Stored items
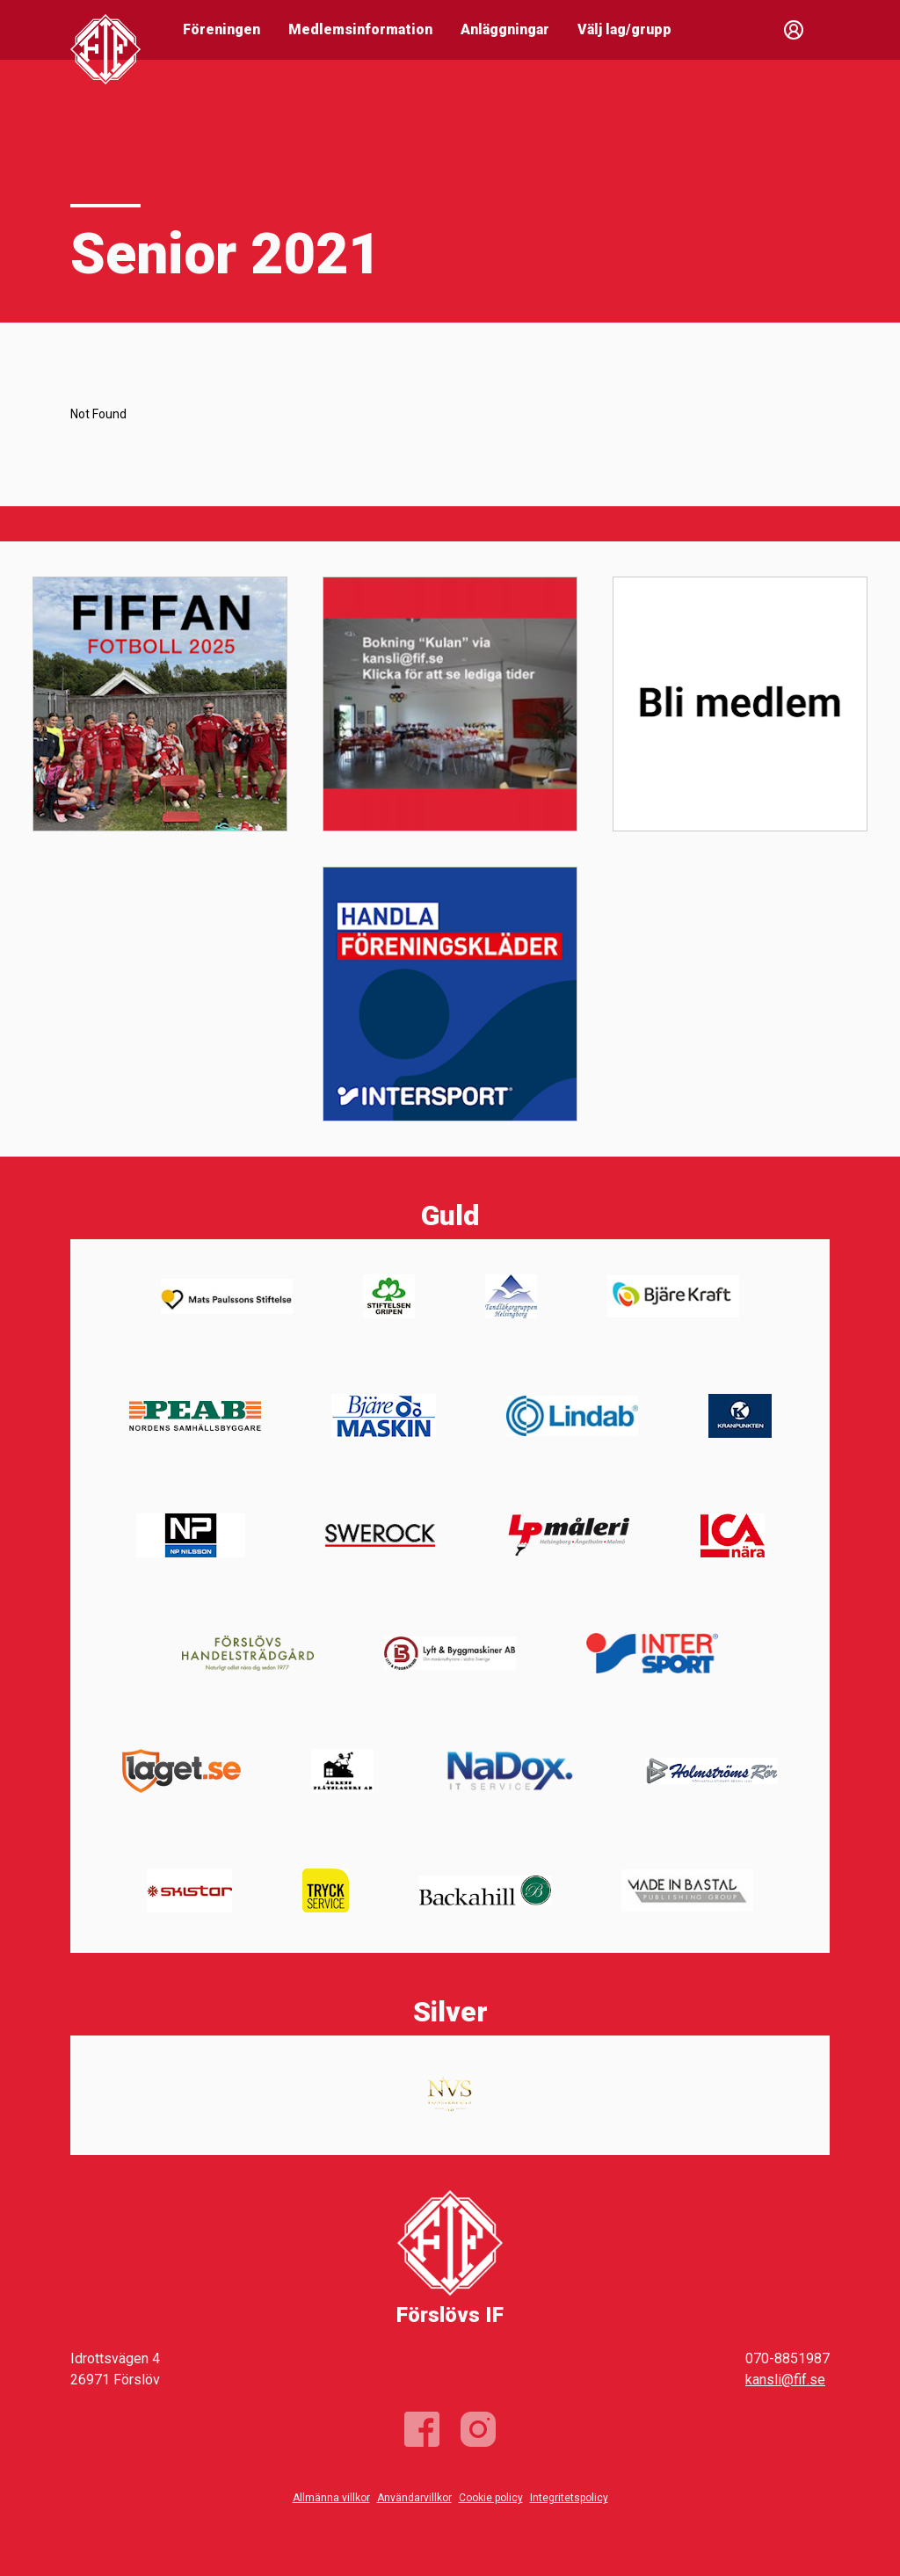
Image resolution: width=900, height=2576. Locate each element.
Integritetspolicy (569, 2498)
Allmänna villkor (331, 2498)
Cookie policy (491, 2498)
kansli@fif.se (785, 2379)
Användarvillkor (414, 2498)
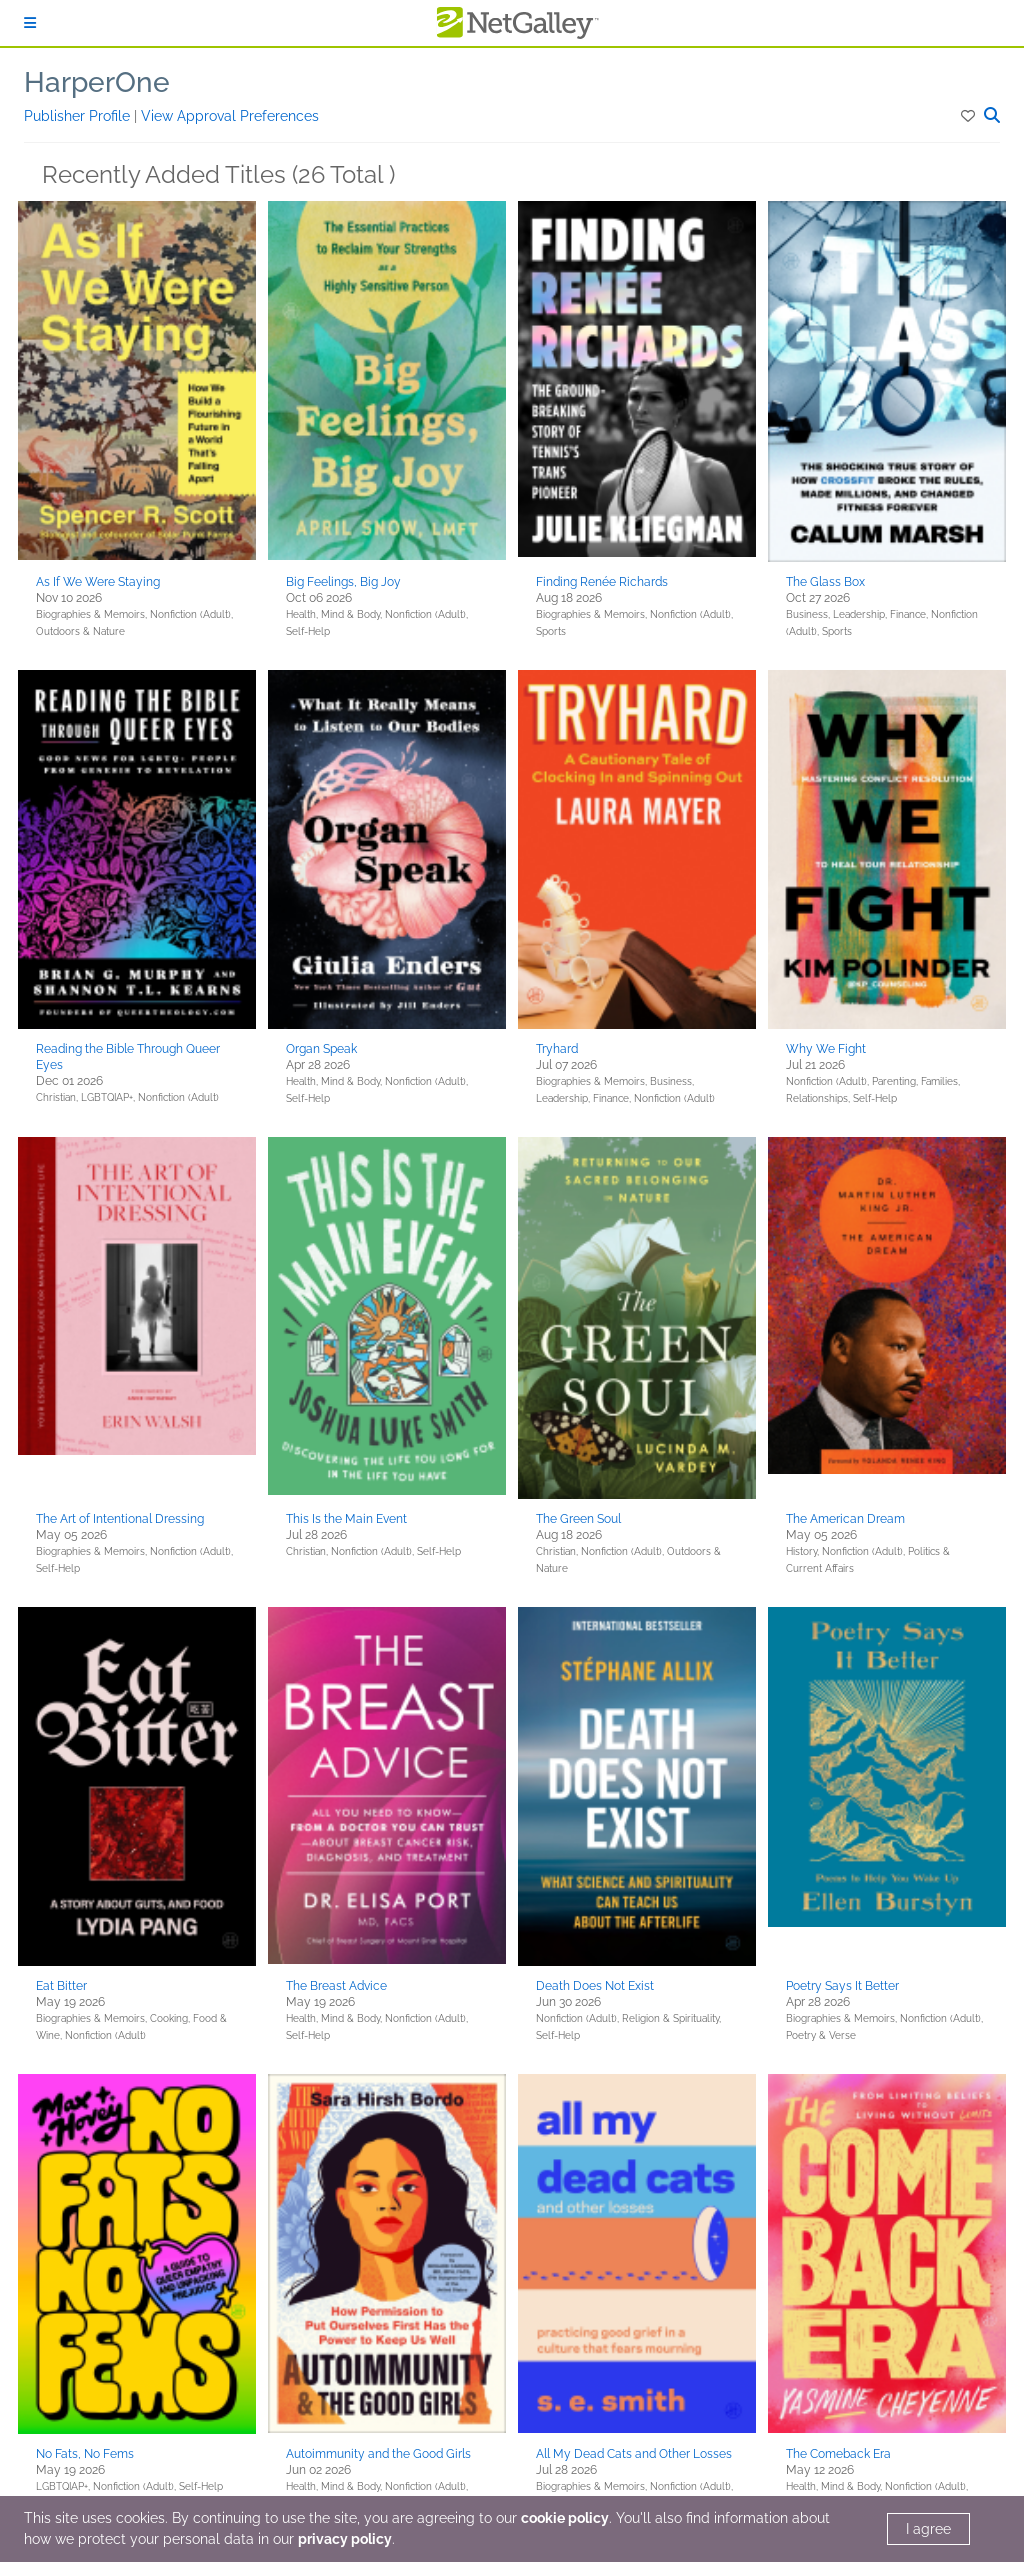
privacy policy (345, 2539)
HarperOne (97, 82)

** PROBLEM STATEMENT **
Output the records above exactly as they are, leaving out the pictures.

** COMPLETED EXERCISE **
Image resolution: width=900, height=2576. Locate each element.
Integritetspolicy (569, 2498)
Allmänna villkor (331, 2498)
Cookie policy (491, 2498)
kansli@fif.se (785, 2379)
Användarvillkor (414, 2498)
privacy policy (345, 2539)
HarperOne (97, 82)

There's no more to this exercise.